Au total, tout au long de la guerre froide et la course à l'arme atomique, 543 essais atmosphériques ont été effectués par les Etats-Unis et l'Union Soviétique et à un moindre degré par le Royaume Uni, la France et la Chine. Les essais souterrains ne sont pas à l'origine d'expositions à distance des terrains de tir, du moins en l'absence de fuite ou de dispersion de radioactivité. À la suite du traité signé en 1963 entre les Etats-Unis et l'Union Soviétique bannissant les essais atmosphériques, ces deux grandes puissances ont procédé à un ample programme d'essais souterrains jusqu'au début des années 1990. Les programmes d'essais souterrains de la France et de la Chine ont continué jusqu'en 1996. L'Inde a procédé à son premier essai souterrain en 1974, puis à cinq autres en 1998, auxquels le Pakistan répliqua quelques semaines plus tard en procédant à six tests.

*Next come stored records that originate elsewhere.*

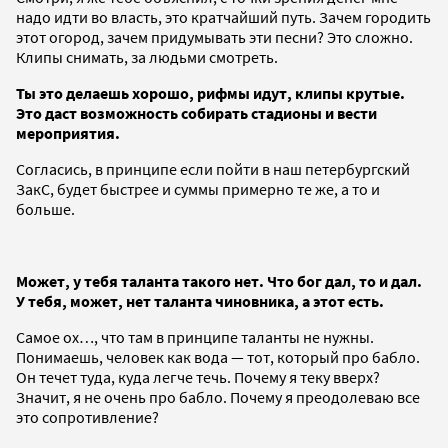
надо идти во власть, это кратчайший путь. Зачем городить
этот огород, зачем придумывать эти песни? Это сложно.
Клипы снимать, за людьми смотреть.
Ты это делаешь хорошо, рифмы идут, клипы крутые.
Это даст возможность собирать стадионы и вести
мероприятия.
Согласись, в принципе если пойти в наш петербургский
ЗакС, будет быстрее и суммы примерно те же, а то и
больше.
Может, у тебя таланта такого нет. Что бог дал, то и дал.
У тебя, может, нет таланта чиновника, а этот есть.
Самое ох…, что там в принципе таланты не нужны.
Понимаешь, человек как вода — тот, который про бабло.
Он течет туда, куда легче течь. Почему я теку вверх?
Значит, я не очень про бабло. Почему я преодолеваю все
это сопротивление?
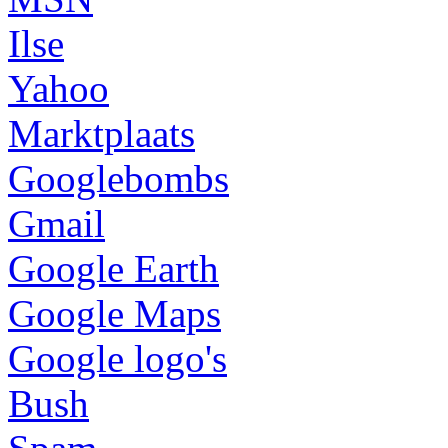
Ilse
Yahoo
Marktplaats
Googlebombs
Gmail
Google Earth
Google Maps
Google logo's
Bush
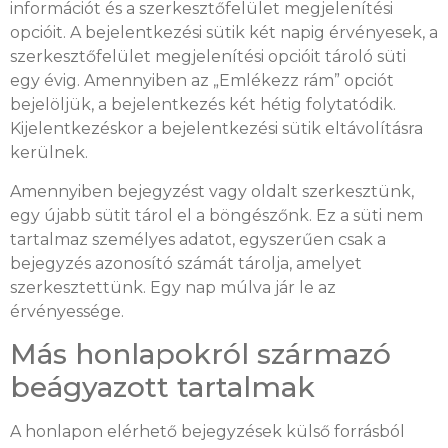
információt és a szerkesztőfelület megjelenítési
opcióit. A bejelentkezési sütik két napig érvényesek, a
szerkesztőfelület megjelenítési opcióit tároló süti
egy évig. Amennyiben az „Emlékezz rám” opciót
bejelöljük, a bejelentkezés két hétig folytatódik.
Kijelentkezéskor a bejelentkezési sütik eltávolításra
kerülnek.
Amennyiben bejegyzést vagy oldalt szerkesztünk,
egy újabb sütit tárol el a böngészőnk. Ez a süti nem
tartalmaz személyes adatot, egyszerűen csak a
bejegyzés azonosító számát tárolja, amelyet
szerkesztettünk. Egy nap múlva jár le az
érvényessége.
Más honlapokról származó
beágyazott tartalmak
A honlapon elérhető bejegyzések külső forrásból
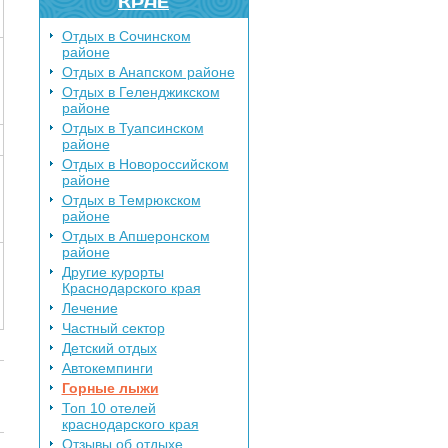
КРАЕ
Отдых в Сочинском
районе
Отдых в Анапском районе
Отдых в Геленджикском
районе
Отдых в Туапсинском
районе
Отдых в Новороссийском
районе
Отдых в Темрюкском
районе
Отдых в Апшеронском
районе
Другие курорты
Краснодарского края
Лечение
Частный сектор
Детский отдых
Автокемпинги
Горные лыжи
Топ 10 отелей
краснодарского края
Отзывы об отдыхе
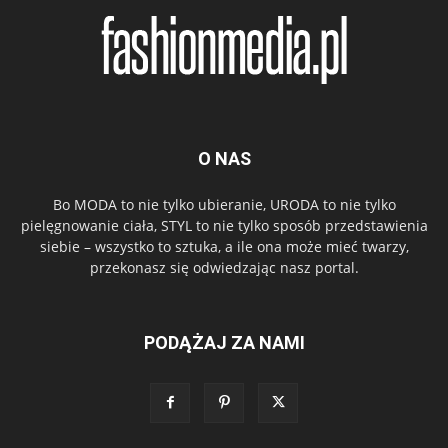
O NAS
Bo MODA to nie tylko ubieranie, URODA to nie tylko
pielęgnowanie ciała, STYL to nie tylko sposób przedstawienia
siebie – wszystko to sztuka, a ile ona może mieć twarzy,
przekonasz się odwiedzając nasz portal.
PODĄŻAJ ZA NAMI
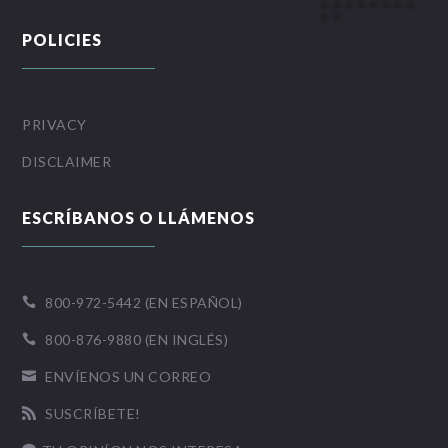
POLICIES
PRIVACY
DISCLAIMER
ESCRÍBANOS O LLÁMENOS
800-972-5442 (EN ESPAÑOL)

800-876-9880 (EN INGLÉS)

ENVÍENOS UN CORREO

SUSCRÍBETE!

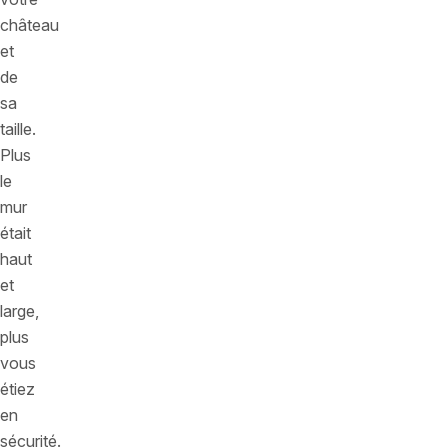
château
et
de
sa
taille.
Plus
le
mur
était
haut
et
large,
plus
vous
étiez
en
sécurité.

Essais atmosphériques et essais souterrains La répartition du nombre d'essais atmosphériques et souterrains entre les diverses puissances nucléaires, montre que la plupart de ses essais ont été effectués par les Etats-Unis et l'Union Soviétique, les deux super puissances de la Guerre Froide, suivies de très loin par la France. Les essais souterrains, qui ont pris le relais des essais atmosphériques interdits après les années 1960, ont été plus nombreux mais moins polluants.

Malgré l'existence d'un consensus international pour interdire tous les types d'essais, le traité d'interdiction complète formulé en 1996, n'est pas encore entré en application. L'Inde, le Pakistan, mais aussi Israël, ne l'ont pas encore ratifié, si bien que l'on ne peut dire que la pratique des essais nucléaires a définitivement cessé. L'Iran est soupçonné d'un programme nucléaire militaire. La Corée du Nord a procédé à 3 essais en 2006, 2009 et 2013. Depuis le 11 septembre 2001, on s'inquiète du recours à des armes sales par des groupes terroristes. La puissance totale dégagée par les essais atmosphériques a été de 440 mégatonnes de TNT, celles des essais souterrains de 90 mégatonnes. Les années les plus actives furent 1954, 1958, 1961, et 1962. La plus puissante explosion est celle d'une bombe soviétique de 50 mégatonnes en 1961, dont 97 % dues à la fusion et 3 % à la fission. Les puissances des deux bombes qui ont détruit Hiroshima et Nagasaki étaient beaucoup plus petites : 15 et 21 kilotonnes.

Une puissance totale de plus de 500 mégatonnes ! La puissance dégagée par les essais atmosphériques a été près de cinq fois supérieure à celle des tests souterrains, bien que ceux-ci aient été plus de trois fois plus nombreux. Les essais souterrains n'ont pas occasionné de rejets directs de radioactivité dans l'environnement.

Les rendements de la plupart des essais souterrains étaient bien inférieurs à celui des essais atmosphériques et il était généralement possible de contenir les débris. Les Américains ont effectué leurs essais dans des atolls des Iles Marshall dans le Pacifique et les déserts du Nouveau-Mexique et du Nevada. Le tir le plus polluant - le tir Bravo - s'est produit en 1954 à Bikini. Les sites soviétiques se trouvent dans des zones désertiques du Kazakhstan et de la Nouvelle Zemble au nord du Cercle Polaire. Les Soviétiques ont également procédé à quelques essais malheureux à des fins de génie civil. La France a effectué la plupart de ses essais souterrains sur l'atoll de Muruora.